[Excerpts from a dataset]
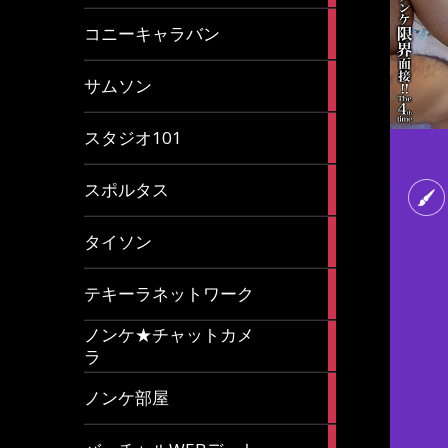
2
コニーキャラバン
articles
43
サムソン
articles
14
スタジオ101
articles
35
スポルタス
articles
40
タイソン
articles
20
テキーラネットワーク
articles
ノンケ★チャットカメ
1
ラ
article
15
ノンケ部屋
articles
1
---
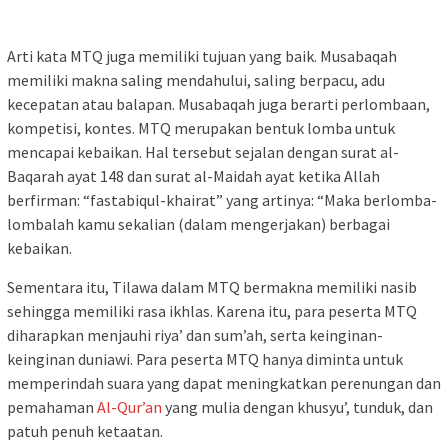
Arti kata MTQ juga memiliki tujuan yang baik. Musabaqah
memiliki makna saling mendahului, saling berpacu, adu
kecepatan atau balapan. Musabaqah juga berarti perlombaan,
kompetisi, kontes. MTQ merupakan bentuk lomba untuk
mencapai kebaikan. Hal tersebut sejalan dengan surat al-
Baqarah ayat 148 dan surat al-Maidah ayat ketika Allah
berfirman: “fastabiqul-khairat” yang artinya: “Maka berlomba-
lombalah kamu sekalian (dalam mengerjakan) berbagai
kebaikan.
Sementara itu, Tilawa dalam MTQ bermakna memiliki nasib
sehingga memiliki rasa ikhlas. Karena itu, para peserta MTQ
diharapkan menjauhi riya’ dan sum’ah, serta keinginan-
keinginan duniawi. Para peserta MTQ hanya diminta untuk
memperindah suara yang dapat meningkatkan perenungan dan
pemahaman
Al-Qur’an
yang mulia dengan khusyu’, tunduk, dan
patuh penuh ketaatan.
==
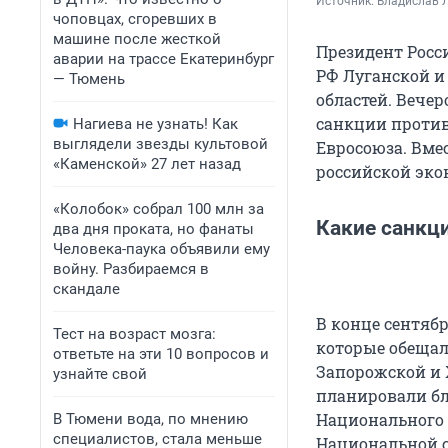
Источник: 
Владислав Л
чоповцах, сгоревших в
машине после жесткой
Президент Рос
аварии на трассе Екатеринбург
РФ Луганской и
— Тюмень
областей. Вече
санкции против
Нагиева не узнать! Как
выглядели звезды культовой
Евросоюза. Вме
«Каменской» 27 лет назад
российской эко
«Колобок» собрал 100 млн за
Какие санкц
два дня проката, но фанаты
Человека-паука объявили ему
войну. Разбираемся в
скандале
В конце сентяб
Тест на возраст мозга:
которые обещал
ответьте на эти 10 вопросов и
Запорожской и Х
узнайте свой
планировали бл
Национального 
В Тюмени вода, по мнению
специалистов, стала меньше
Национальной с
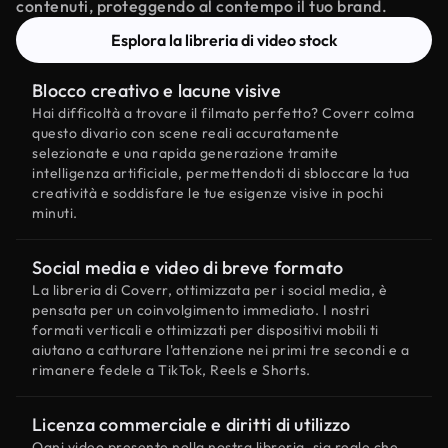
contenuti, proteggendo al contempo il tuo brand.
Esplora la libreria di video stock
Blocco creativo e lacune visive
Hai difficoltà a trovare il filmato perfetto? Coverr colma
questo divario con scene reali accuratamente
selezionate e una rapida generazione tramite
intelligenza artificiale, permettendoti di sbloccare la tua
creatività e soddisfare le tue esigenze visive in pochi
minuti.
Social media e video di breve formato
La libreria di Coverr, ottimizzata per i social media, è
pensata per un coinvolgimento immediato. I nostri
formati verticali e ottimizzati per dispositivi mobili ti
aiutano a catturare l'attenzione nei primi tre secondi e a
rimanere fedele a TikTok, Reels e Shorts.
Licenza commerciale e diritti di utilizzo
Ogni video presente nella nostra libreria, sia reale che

## Task to complete
All that is wanted is an exact copy of the lines above from the one with "sehingga memiliki rasa" through the one with "patuh penuh ketaatan.", with both ends included.

## Written answer
sehingga memiliki rasa ikhlas. Karena itu, para peserta MTQ
diharapkan menjauhi riya’ dan sum’ah, serta keinginan-
keinginan duniawi. Para peserta MTQ hanya diminta untuk
memperindah suara yang dapat meningkatkan perenungan dan
pemahaman
Al-Qur’an
yang mulia dengan khusyu’, tunduk, dan
patuh penuh ketaatan.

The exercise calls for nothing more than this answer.